H.L. Mencken’s trial reports were vituperative and heavily slanted against the prosecution and the jury, which he described as “unanimously hot for Genesis”. He mocked the town’s inhabitants as “Babbits”, “yokels”, “morons”, “peasants”, “hill-billies”, and “yaps”, and called Bryan a “buffoon” and his speeches “theologic bilge”. He chastised the “degraded nonsense which country preachers are ramming and hammering into yokel skulls”. In contrast, he called the defense “eloquent” and “magnificent”. Even today, some American creationists, fighting in courts and state legislatures to demand that creationism be taught on an equal footing with evolution in the schools, have claimed that it was Mencken’s trial reports in 1925 that turned public opinion against creationism. The media’s portrayal of Darrow’s cross-examination of Bryan, and the play and movie Inherit the Wind (1960), have been credited with causing millions of Americans to ridicule religious-based opposition to the theory of evolution.
In the next and last post on the Scopes trial, I will look at some of the underlying issues that were raised in that trial that remain unresolved today, issues that were discuss in my book, God vs.

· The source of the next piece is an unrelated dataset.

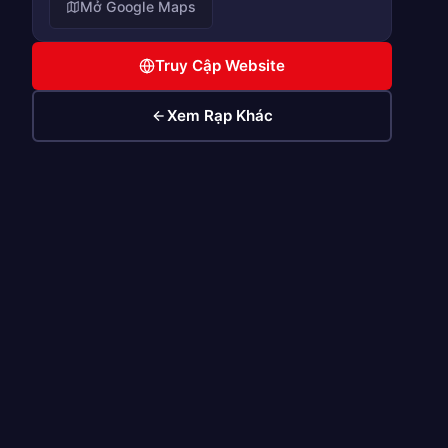
Mở Google Maps
Truy Cập Website
Xem Rạp Khác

Darwin: The War Between Evolution and Creationism in the Classroom that reviewed the 80-year legal fight by religious groups to combat the teaching of the theory of evolution in public schools, that began with the Scopes trial and ended with the Intelligent Design trial in Dover, PA in 2005.
The main one is the question of who gets to decide what public schools should teach students.
… the playwrights … merely wanted to use it as an allegory about the anti-Communist witch hunts …
The same applies to the movie Spartacus and the Howard Fast novel it was based on.
Maybe somebody should write a novel/play/screenplay depicting the Scopes trial as a prolonged Roman slave rebellion. (Gotta work Arthur Miller’s The Crucible in there too!)